アメリカでは、オペラ歌手は曲を仕上げるために基本的には3人の先生からレッスンを受けます。
本セミナーでは、アメリカで現在活躍中のヴォーカル・コーチ、ドラマティック・コーチを招請し、このシステムによって修了演奏会の演奏曲を仕上げます。
ヴォイス・ティーチャー
声楽家です。主に発声(ボイス・テクニック)を教える先生です。
その人らしい美しい声を出すことができるように発声テクニックを教えます。
歌手は、大抵の場合、一名のボイス・ティーチャーに定期的に通い声を整えています。
ヴォーカル・コーチ
ピアニストや指揮者です。
演奏する曲についての深い見識を持ち、音楽的解釈や作曲の背景などはもちろんのこと、言語の意味、発音に至るまで、あらゆる音楽的な知識を元に、歌手とともに曲づくりを行います。
まさに、音楽によるコーチングを行う教師で、コンサートはもちろん、歌手のオーディションなどで伴奏をするケースもあります。

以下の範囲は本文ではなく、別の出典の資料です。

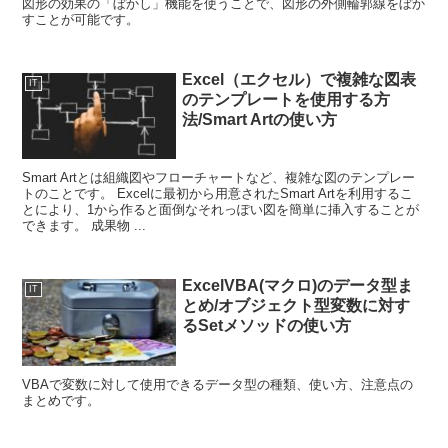
図形の効果の「ぼかし」機能を使うことで、図形の外側輪郭線をぼか
すことが可能です。
Excel（エクセル）で複雑な図表
IT
のテンプレートを使用する方
法/Smart Artの使い方
Smart Artとは組織図やフローチャートなど、複雑な図のテンプレー
トのことです。 Excelに最初から用意されたSmart Artを利用するこ
とにより、1から作ると面倒なそれっぽい図を簡単に挿入することが
できます。 成果物 ...
ExcelVBA(マクロ)のデータ型ま
IT
とめ/オブジェクト型変数に対す
るSetメソッドの使い方
VBAで変数に対して使用できるデータ型の種類、使い方、注意点の
まとめです。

オペラ、オラトリオ、歌曲、バロック音楽など、専門分野を持っている場合が多く、歌手は何人ものコーチを、演奏する曲の必要に応じて使い分け、曲想を整えていきます。
声楽専門のピアニストが目指す姿でもあります。
ドラマティック・コーチ
演出家です。
オペラにおける演出的な動きはもちろん、コンサートやオーディションの時であったとしても、どのように体を動かし、音楽・ドラマを表現するべきかを教えるコーチです。
歌手は、ヴォーカル・コーチと音楽を作った後に、ステージ・ディレクターからドラマティック・コーチングを受け、立ち居振る舞いを整えて、曲を完成させます。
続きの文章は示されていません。